Degenerative Disc Disease

Between adjacent vertebrae sit flexible discs that provide movement and shock absorption in the spine. In the thoracic region these are completely fibrous while the discs in the lower back and neck are filled with a jelly like substance and surrounded by protective, fibrous rings. The discs of the lower back are the largest as they need to transmit higher loads through the spine.

As we age, these discs lose hydration, height and elasticity. Unfortunately, this also means that the discs are unable to provide the flexibility and support they previously did. Like any form of soft tissue, discs can also become sprained and are able to heal. It is also possible for these discs to bulge and even have the jelly contents spill out into the surrounding region.

You may have heard people talk about having a slipped disc, however this is a misleading expression as discs almost never slip out of place and are very securely attached to the bones above and below them.


When these discs first begin to degenerate, abnormal stress is placed on the surrounding joints and muscles of the spine. Facet joints and the vertebrae themselves can also degenerate and produce small bony outgrowths called osteophytes, although these can occur independently of disc degeneration. During this period people may notice feeling stiff and sore at regular intervals. Symptoms are usually located in the neck and lower back.

As the degeneration progresses and the discs become less functional, episodes of pain will often be more frequent and more severe. Many people describe pain with prolonged sitting or standing, along with pain radiating into the hip or buttock region. Pain will often be relieved by changing positions, lying down or walking. Pins and needles or numbness may occur when the spinal nerves around the affected disc become irritated.

Disc degeneration is considered to be a normal part of aging, however research on twins has shown that a genetic predisposition to degeneration is the most accurate predictive factor. Smoking, poor nutrition, posture and biomechanics may also increase your chances of suffering from disc degeneration.


Your therapist can diagnose this condition clinically with a thorough examination, including careful questioning and in depth assessment. In many cases imaging is not required, however if you have had previous medical imaging please bring this to your initial appointment.

An important thing to note in spinal pain is that many people can have severe back pain without an obvious finding on their imaging and other people have no pain with very significant structural changes in their back. Some people have even had their discs rupture and heal without realising it!


Treatment of any spinal disorder is often complex and your therapist will tailor your management plan to suit you. Many people respond well to specific strengthening exercises, particularly Pilates style exercise. Trigger point therapy or dry needling can help to relax muscles that are often abnormally tight, therefore reducing pain. Your therapist is also trained to safely mobilize the spine, which allows the back to move with improved range and reduced pain.

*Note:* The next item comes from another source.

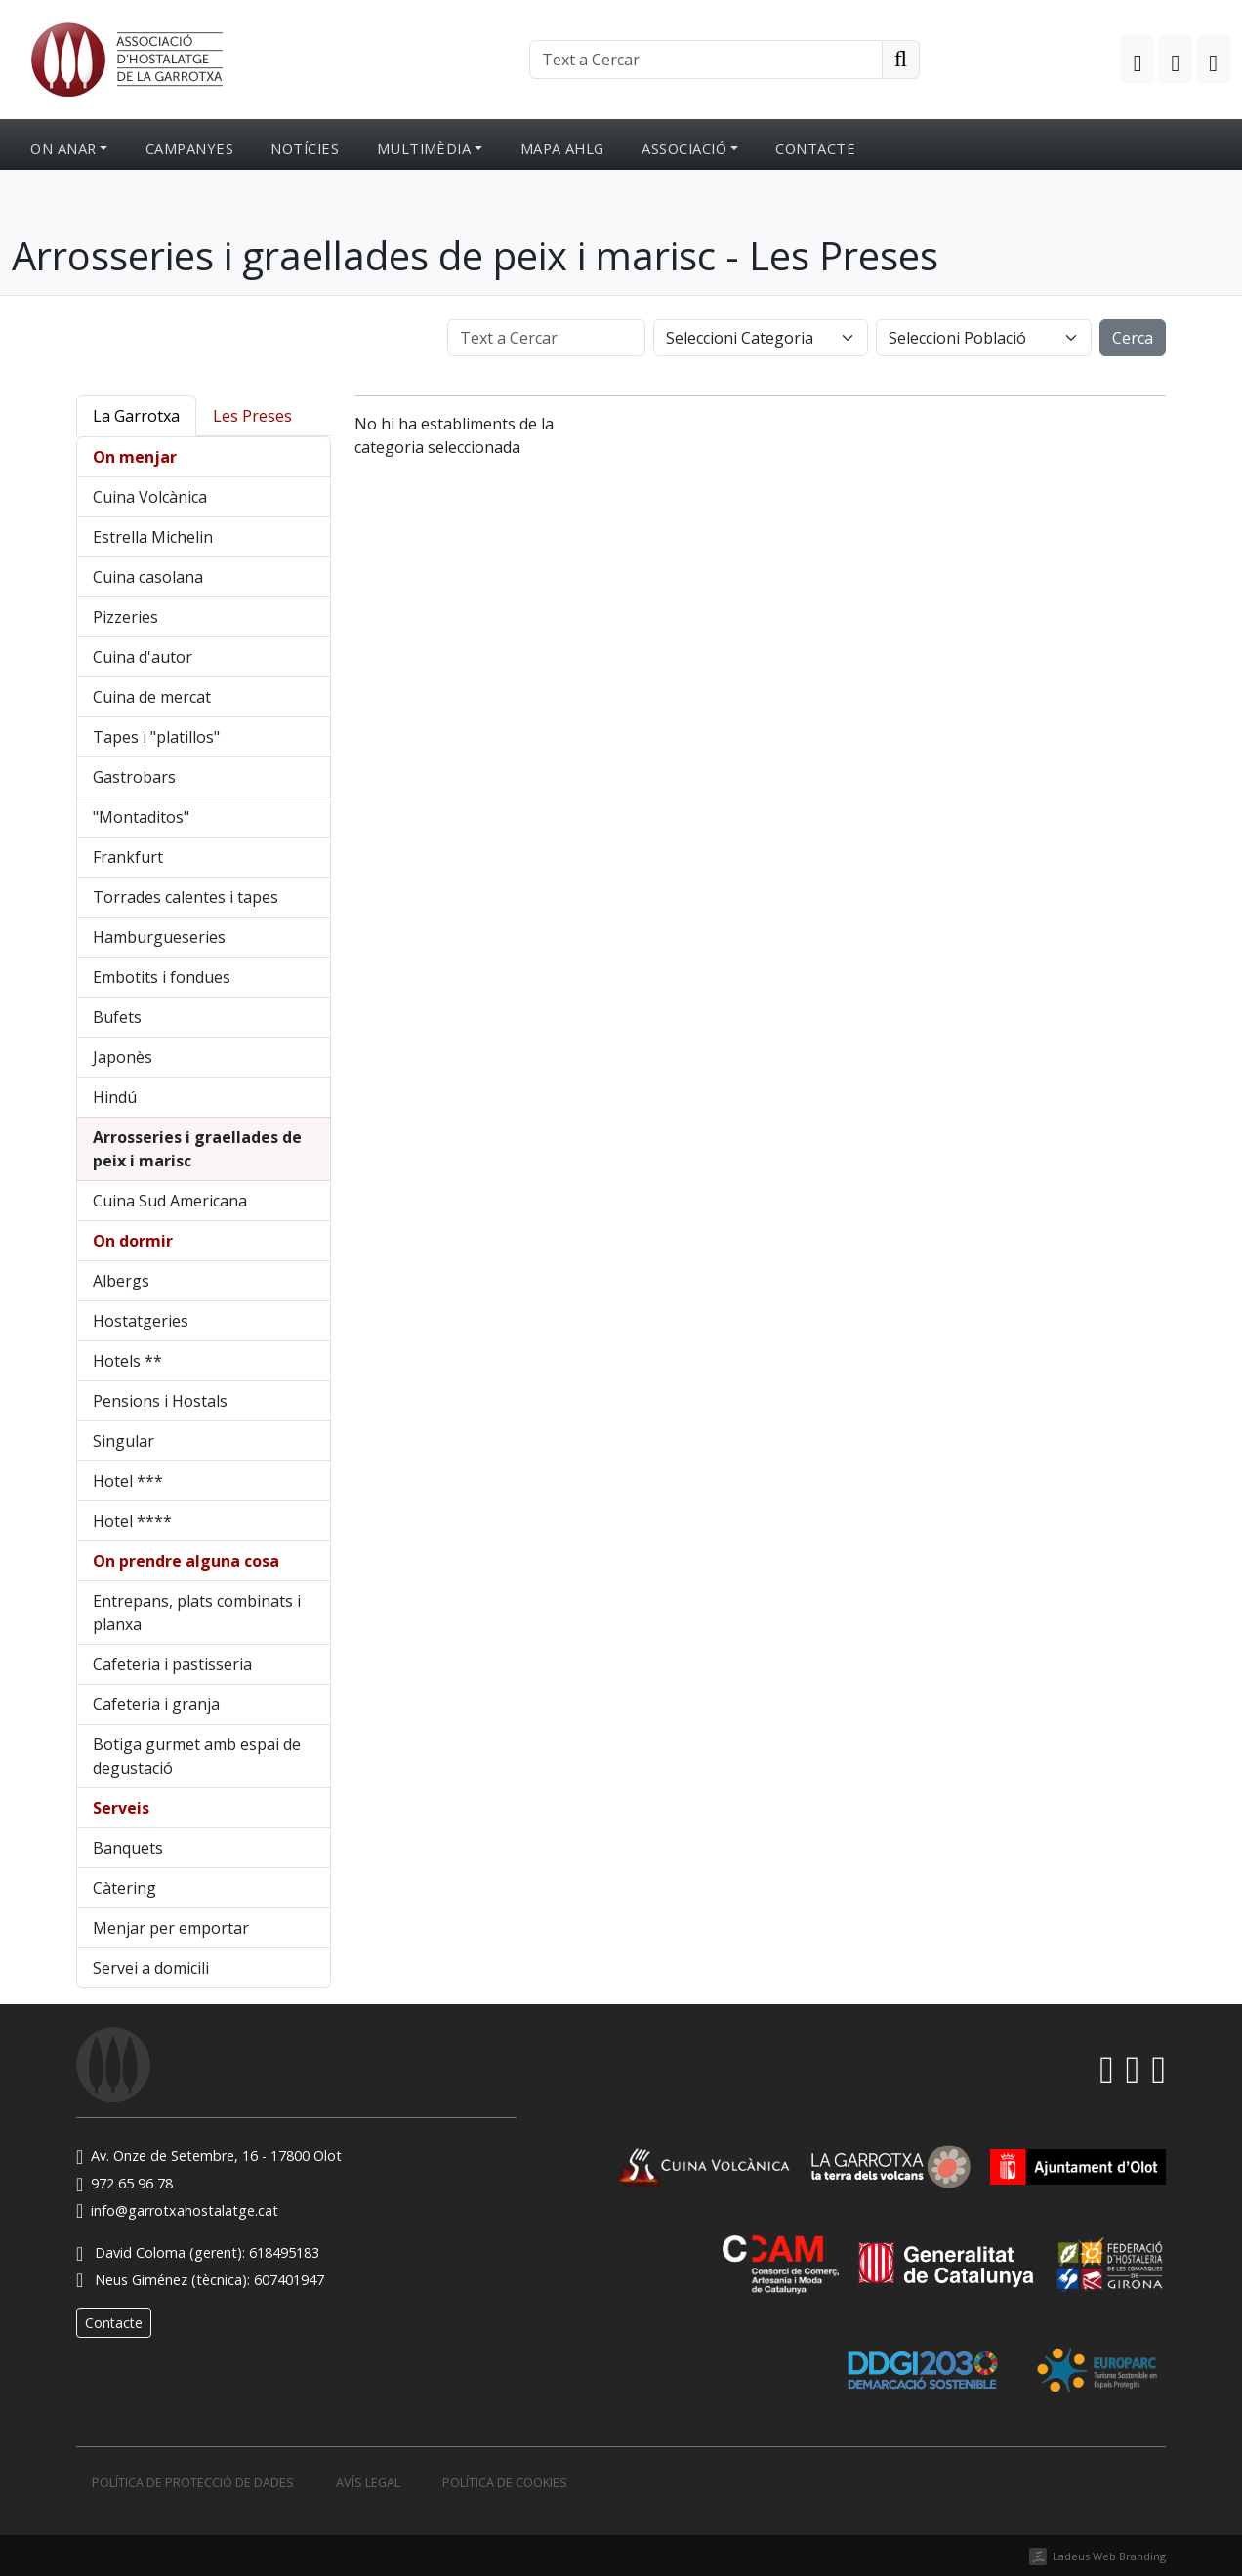  Describe the element at coordinates (368, 2482) in the screenshot. I see `Avís legal` at that location.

Your therapist will have a great deal of advice and education for you to assist in managing your symptoms. Diagnosis of a condition such as degenerative disc disease can be daunting, however it doesn’t have to be a life sentence of pain. For more information, speak to one of our friendly, experienced therapists about treatment options.

Cauda Equina Syndrome

Cauda equina syndrome is a rare condition that you may not have heard of, however it can have catastrophic consequences if it is not recognized and treated quickly. This condition occurs in about two percent of cases of herniated lumbar discs, causing loss of lower leg function, incontinence and lower back pain. It is one of the few medical emergencies related to back pain and can be devastating if symptoms persist.

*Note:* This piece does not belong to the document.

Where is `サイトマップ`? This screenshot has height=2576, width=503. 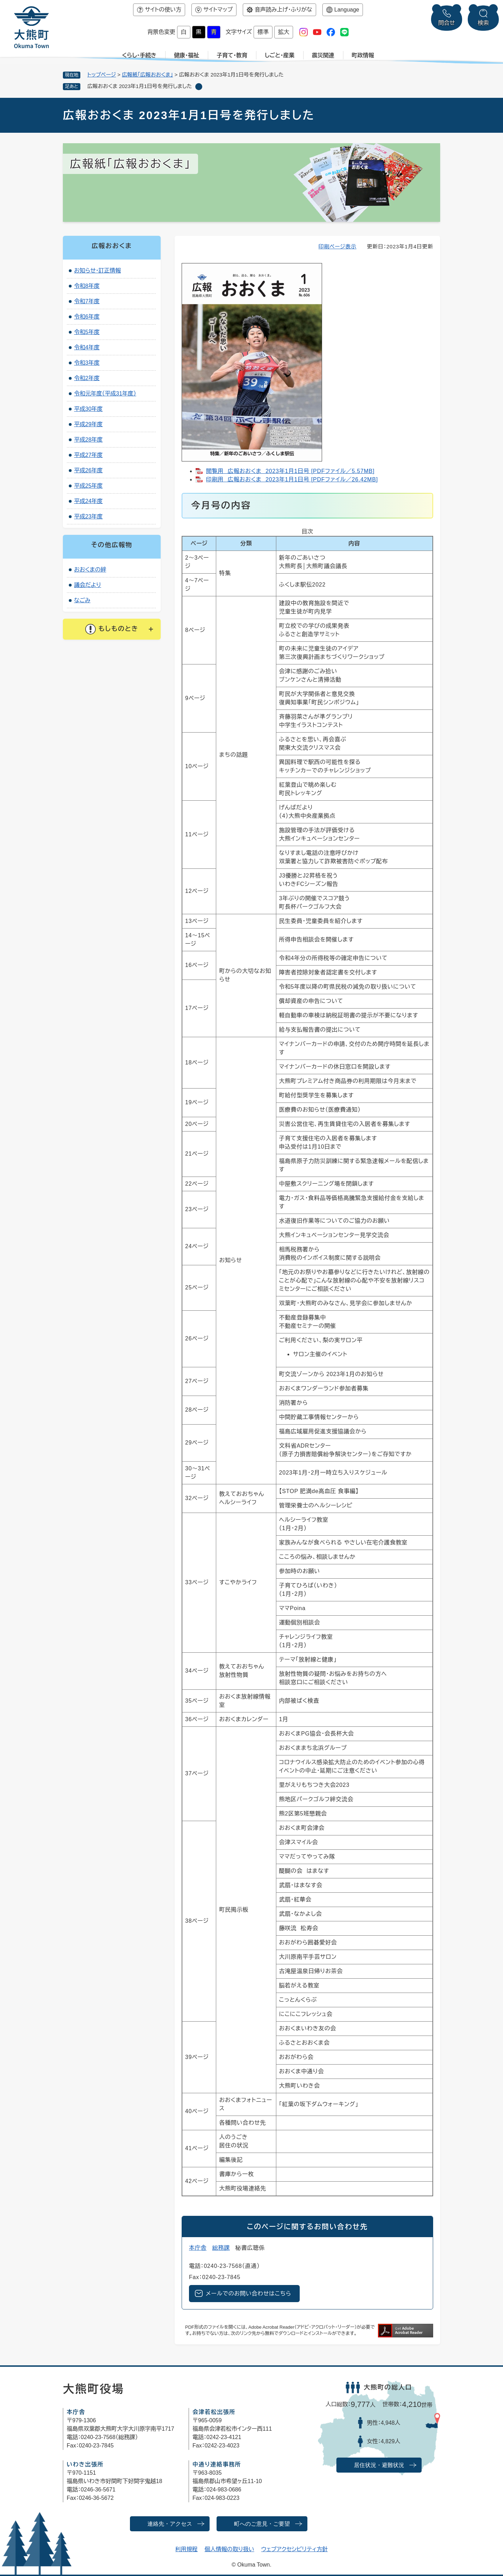 サイトマップ is located at coordinates (218, 10).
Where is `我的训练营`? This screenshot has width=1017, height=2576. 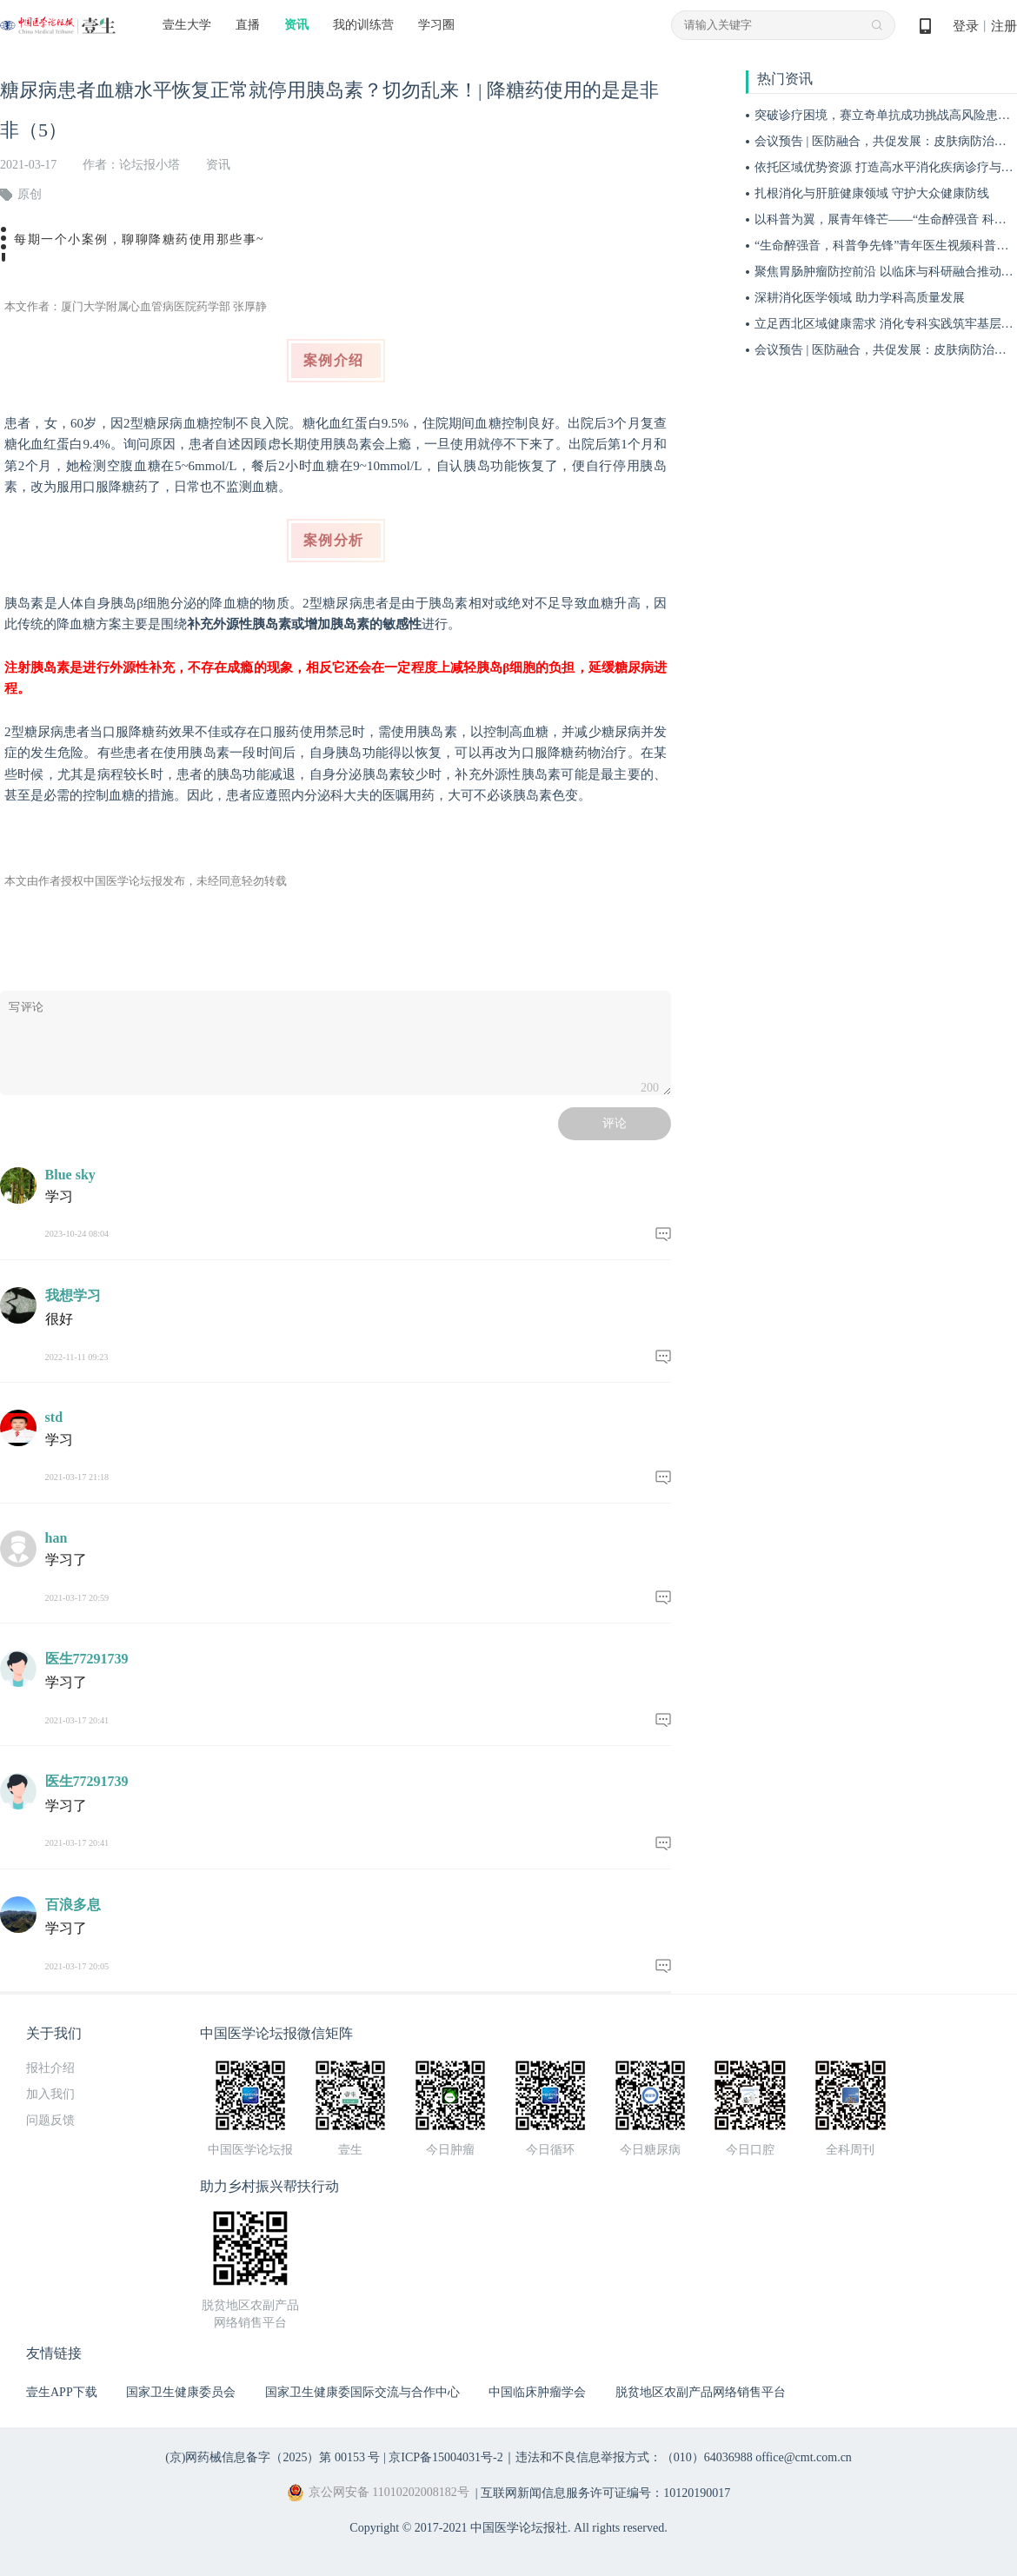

At the end of the spinal cord there is an area of spinal nerves arranged together in a bundle that looks a little like a horses tail. (In Latin horses tail is cauda equina). These nerves are encased in the spine at the lumbar region.

If for some reason these nerves are compressed, nerve signals to the bowel, bladder and lower extremities can become disrupted. Left untreated, this compression can cause permanent paraplegia and incontinence.

Common causes of compression are disc herniation associated with disc degeneration, tumours, inflammatory disorders, spinal stenosis or complications from surgery. Trauma-related cauda equina syndrome from knife wounds or motor vehicle accidents can affect people of all ages.


This disease is difficult to diagnose because its symptoms mimic many other conditions. However, there are a few symptoms that health professionals know to take very seriously. These include:

  • Sudden loss of reflexes in the legs
  • Unusual and rapid onset of Bladder/bowel incontinence or sexual dysfunction
  • Pain in one or both legs
  • Motor and sensory loss
  • Tingling or numbness in the saddle region (Groin and inner thighs)
  • Bilateral sciatica

These symptoms may be associated with severe low back pain and if you suddenly experience more than one, particularly incontinence, contact a health professional immediately.


Treatment will depend on the severity and cause of the syndrome. However, most of the time cauda equina syndrome requires decompression surgery as soon as possible to relieve pressure on the nerves. The longer the period between symptom onset and surgery, the less likely it is for a full recovery. Most patients will need physiotherapy, pain management and counseling even if their condition is treated quickly. Recovery time is based on the amount of damage to the nerves.

While this a very rare condition, public education is important, as rapid treatment is vital to prevent permanent damage.